Read_string/3 counts code points, right?

From read_string/3:

read_string(+Stream, ?Length, -String)

Read at most Length characters from Stream and return them in the string String. If Length is unbound, Stream is read to the end and Length is unified with the number of characters read.

I want to double check here since character encoding can get slippery.

The “… at most Length characters…” means “… at most Length Unicode code points…” that are read from Stream, right?

Edit: Assuming the answer is yes: Is there a predicate like read_string that will read N bytes from a stream and convert to a string?

Yes.

No :slight_smile: You can use stream_range_open/3. That creates a filter stream with a defined length. Next you can simply read up to end-of-file. So,

    setup_call_cleanup(
         stream_range_open(Input, Tmp, [size(Bytes)]),
         ( set_steam(Tmp, encoding(utf8)),
           read_string(Tmp, _, String)
         ),
         close(Tmp)).

Now, if you need to read JSON, a Prolog term or something else you can directly read from a stream you do not need the intermediate string. This is used to deal with Content-Length: Bytes in HTTP streams.

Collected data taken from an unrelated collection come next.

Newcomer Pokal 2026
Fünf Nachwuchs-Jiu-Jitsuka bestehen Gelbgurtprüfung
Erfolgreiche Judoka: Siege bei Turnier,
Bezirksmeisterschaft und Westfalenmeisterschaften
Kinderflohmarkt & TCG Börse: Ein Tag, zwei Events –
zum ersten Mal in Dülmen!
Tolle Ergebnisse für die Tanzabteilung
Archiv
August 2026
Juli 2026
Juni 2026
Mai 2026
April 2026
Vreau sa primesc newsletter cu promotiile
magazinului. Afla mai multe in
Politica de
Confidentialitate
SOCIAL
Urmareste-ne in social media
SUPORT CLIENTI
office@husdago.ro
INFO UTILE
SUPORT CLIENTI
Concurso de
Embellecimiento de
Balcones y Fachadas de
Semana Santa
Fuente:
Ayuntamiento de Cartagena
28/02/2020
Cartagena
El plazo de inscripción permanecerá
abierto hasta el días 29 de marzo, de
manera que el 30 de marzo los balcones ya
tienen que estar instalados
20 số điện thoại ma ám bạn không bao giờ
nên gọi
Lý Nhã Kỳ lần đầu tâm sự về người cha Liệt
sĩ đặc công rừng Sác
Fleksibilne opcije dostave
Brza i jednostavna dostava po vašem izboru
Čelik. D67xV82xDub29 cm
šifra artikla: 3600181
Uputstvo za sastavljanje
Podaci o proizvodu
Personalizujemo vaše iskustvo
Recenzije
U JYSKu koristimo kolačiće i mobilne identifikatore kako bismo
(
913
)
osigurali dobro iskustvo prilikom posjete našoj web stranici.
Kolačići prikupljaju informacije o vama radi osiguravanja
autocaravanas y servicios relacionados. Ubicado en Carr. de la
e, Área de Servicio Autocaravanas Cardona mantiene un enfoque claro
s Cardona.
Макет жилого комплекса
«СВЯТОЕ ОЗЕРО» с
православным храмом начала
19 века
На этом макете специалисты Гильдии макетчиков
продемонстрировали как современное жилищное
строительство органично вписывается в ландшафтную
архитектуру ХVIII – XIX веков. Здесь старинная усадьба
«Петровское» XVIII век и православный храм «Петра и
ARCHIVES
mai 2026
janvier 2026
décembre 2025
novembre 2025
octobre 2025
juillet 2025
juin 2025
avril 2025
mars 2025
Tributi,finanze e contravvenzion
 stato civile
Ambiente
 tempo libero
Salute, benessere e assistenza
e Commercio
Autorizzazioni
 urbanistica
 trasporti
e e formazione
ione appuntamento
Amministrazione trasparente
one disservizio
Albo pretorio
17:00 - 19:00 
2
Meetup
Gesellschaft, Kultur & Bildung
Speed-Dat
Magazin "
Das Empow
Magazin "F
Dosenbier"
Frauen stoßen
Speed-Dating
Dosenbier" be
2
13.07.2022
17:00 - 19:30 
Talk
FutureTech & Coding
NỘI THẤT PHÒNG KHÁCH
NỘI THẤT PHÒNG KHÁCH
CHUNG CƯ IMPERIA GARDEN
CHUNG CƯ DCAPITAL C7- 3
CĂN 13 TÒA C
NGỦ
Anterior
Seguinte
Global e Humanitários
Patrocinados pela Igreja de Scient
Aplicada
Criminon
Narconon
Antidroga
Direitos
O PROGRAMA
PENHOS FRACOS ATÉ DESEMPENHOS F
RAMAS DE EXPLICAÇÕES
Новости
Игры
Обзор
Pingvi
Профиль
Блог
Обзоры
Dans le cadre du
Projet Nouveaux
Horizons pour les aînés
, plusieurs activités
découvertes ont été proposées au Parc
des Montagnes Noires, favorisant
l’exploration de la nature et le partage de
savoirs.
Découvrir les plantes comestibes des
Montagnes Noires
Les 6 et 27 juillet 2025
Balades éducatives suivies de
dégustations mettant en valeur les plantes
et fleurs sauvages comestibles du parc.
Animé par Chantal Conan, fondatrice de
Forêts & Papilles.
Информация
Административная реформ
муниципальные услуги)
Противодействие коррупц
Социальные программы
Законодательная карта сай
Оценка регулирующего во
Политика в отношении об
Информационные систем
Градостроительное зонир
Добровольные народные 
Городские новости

Note that with Unicode in UTF-8, that predicate would have a bug if you provide the number of bytes and you don’t read the whole unicode character.

Can you clarify with an example where the bug occurs. I ask because this is my line of thought and you seem to have a different line of thought.

Welcome to SWI-Prolog (threaded, 64 bits, version 8.5.5)
...

?- current_prolog_flag(encoding,E).
E = text.

?- open_string("→",Stream),read_string(Stream,L,String),string_codes(String,Codes).
Stream = <stream>(000000000655DEC0),
L = 1,
String = "→",
Codes = [8594].

?- set_prolog_flag(encoding,utf8).
true.

?- current_prolog_flag(encoding,E).
E = utf8.

?- open_string("→",Stream),read_string(Stream,L,String),string_codes(String,Codes).
Stream = <stream>(000000000655DEC0),
L = 1,
String = "→",
Codes = [8594].

Rightwards Arrow → (ref)

When the length is set to 1, it still reads the Unicode character.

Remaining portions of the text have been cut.